Desde el inicio, José Elio adoptó como suya una de las frases más significativas dentro de la vida bomberil: “se sabe la hora de ingreso, pero nunca la de salida”. Y así fue como vivió cada una de sus jornadas, cumpliendo con sus guardias sin excepción, dispuesto siempre a entregar lo mejor de sí por el bienestar de los demás.

Uno de los recuerdos más marcados en su memoria son las emergencias compartidas con el Teniente Coronel Vicente Jaramillo. Eran largas horas de trabajo, donde muchas veces una sola emergencia daba paso a dos o tres más. A pesar del cansancio, la voluntad de servir siempre fue más fuerte que cualquier obstáculo.

José Elio recuerda en particular los incendios forestales, especialmente aquellos en lugares de difícil acceso. Las noches eran peligrosas, y el cruce de puentes de madera con la motobomba era todo un desafío. Los compañeros le decían entre bromas: “hazte liviano, que si no, nos hundimos”. También era frecuente tener que llamar por repuestos cuando los neumáticos se pinchaban, un recordatorio más de las duras condiciones en las que se realizaba el trabajo.

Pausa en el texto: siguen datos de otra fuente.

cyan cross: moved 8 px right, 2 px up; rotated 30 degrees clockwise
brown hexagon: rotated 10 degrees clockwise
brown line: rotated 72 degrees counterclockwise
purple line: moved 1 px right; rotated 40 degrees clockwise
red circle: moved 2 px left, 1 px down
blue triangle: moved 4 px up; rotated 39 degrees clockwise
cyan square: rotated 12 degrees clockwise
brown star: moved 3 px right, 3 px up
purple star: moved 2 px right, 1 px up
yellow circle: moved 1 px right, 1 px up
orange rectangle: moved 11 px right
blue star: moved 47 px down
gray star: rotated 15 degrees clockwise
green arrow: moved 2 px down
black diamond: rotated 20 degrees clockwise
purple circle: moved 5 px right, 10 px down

Uno de los eventos que dejó una huella profunda fue el incendio en el basurero local. Fue una emergencia de gran magnitud, intensa y peligrosa, que exigió el máximo esfuerzo físico y emocional de todos los bomberos involucrados.

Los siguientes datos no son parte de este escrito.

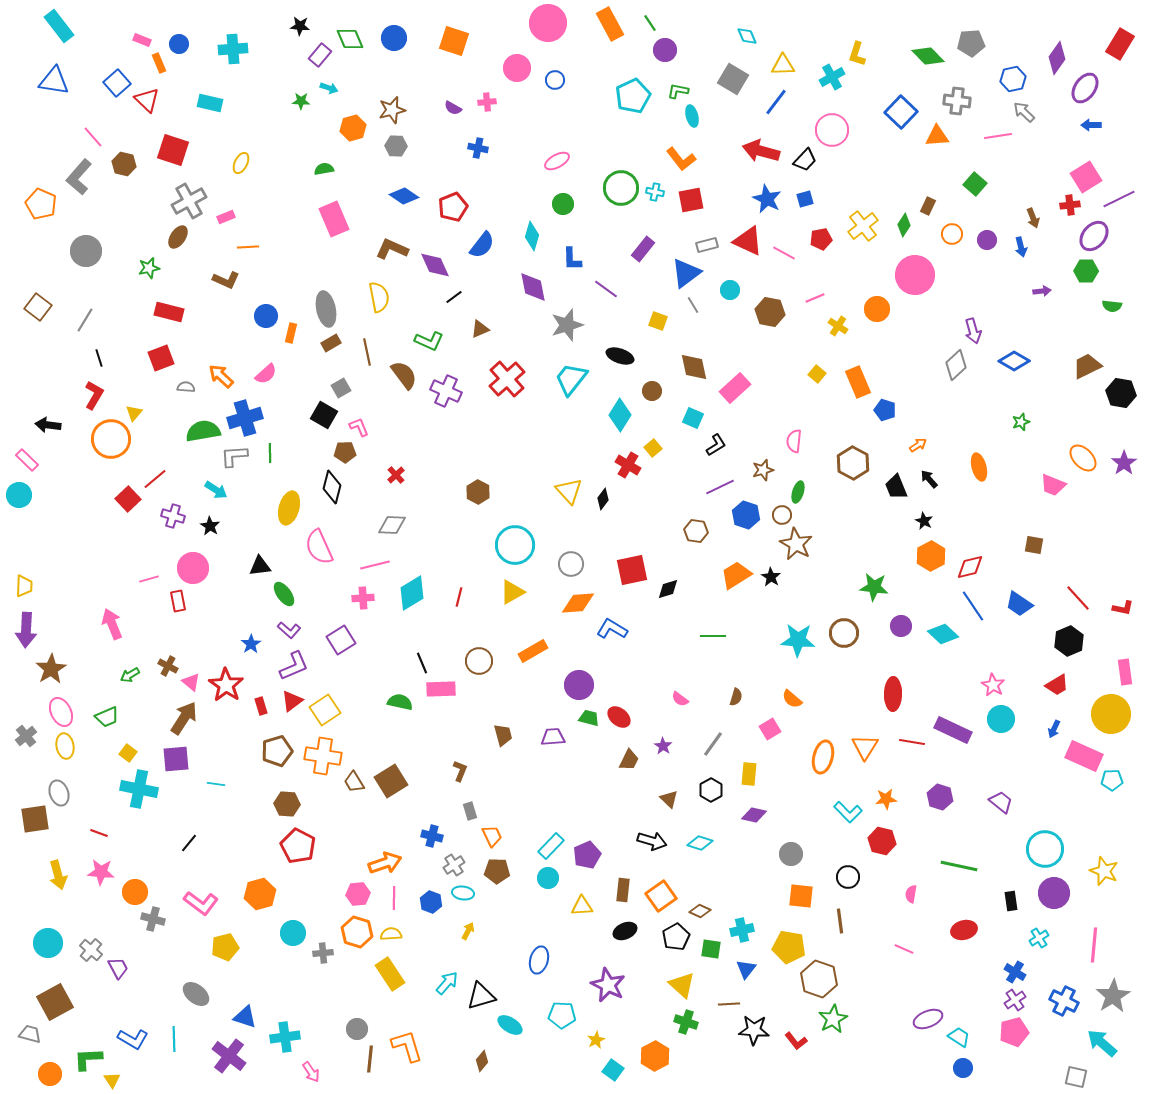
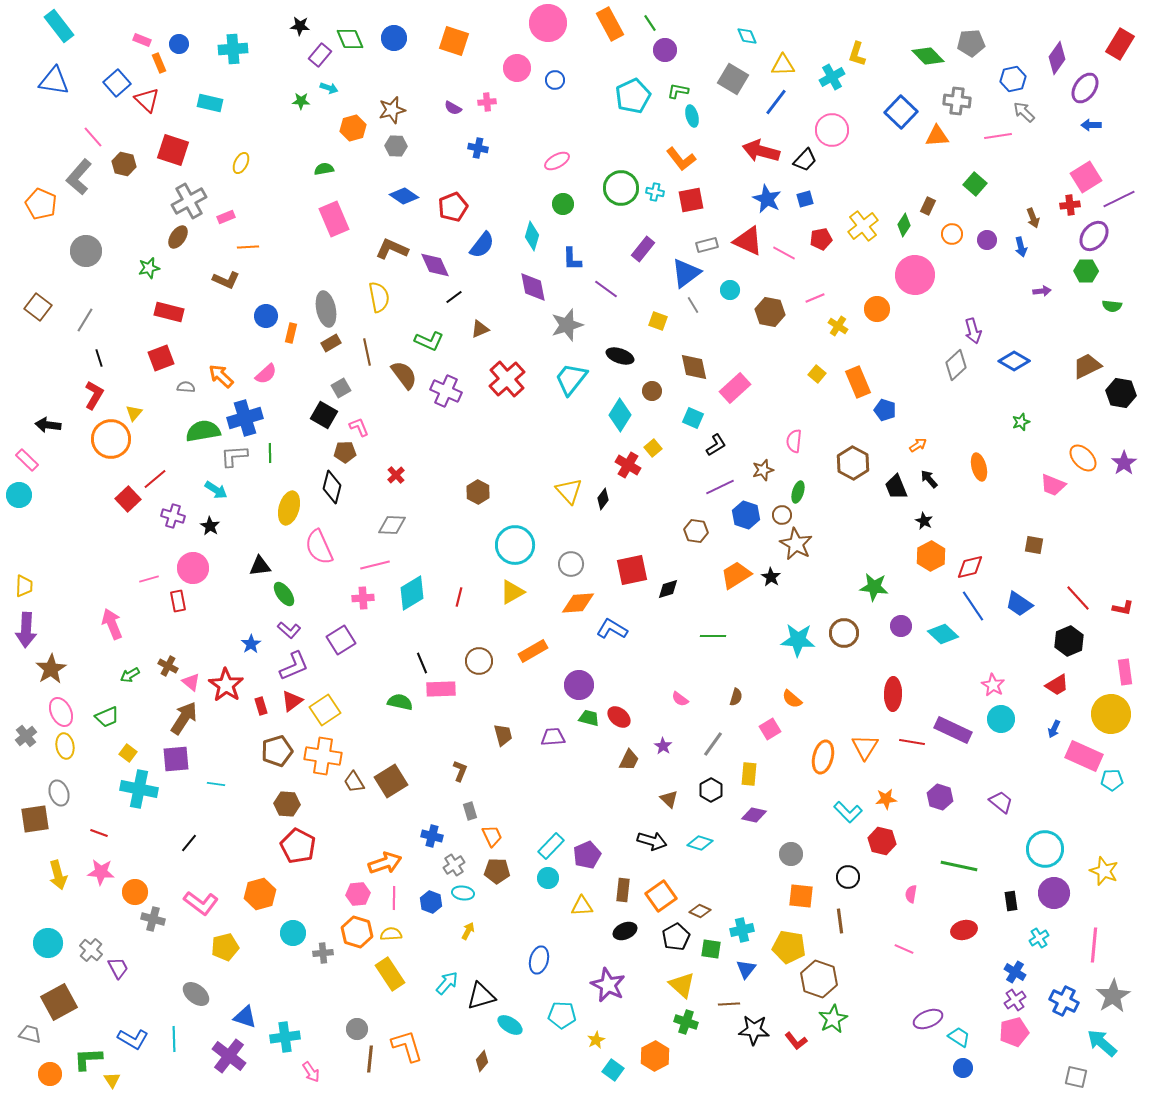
brown square at (55, 1002): moved 4 px right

José Elio sirvió con entrega durante 19 años. Su retiro se dio poco antes de la pandemia, cuando su salud comenzó a verse afectada. La exposición constante al humo terminó pasándole factura, y los médicos le diagnosticaron diabetes. Aunque ya no forma parte activa de las filas bomberiles, su espíritu de servicio sigue intacto. Siempre está dispuesto a colaborar y brindar apoyo a la comunidad desde donde le es posible.

Su paso por el Cuerpo de Bomberos es recordado con respeto y admiración, como el de un hombre valiente, comprometido y con una vocación inquebrantable por proteger y servir.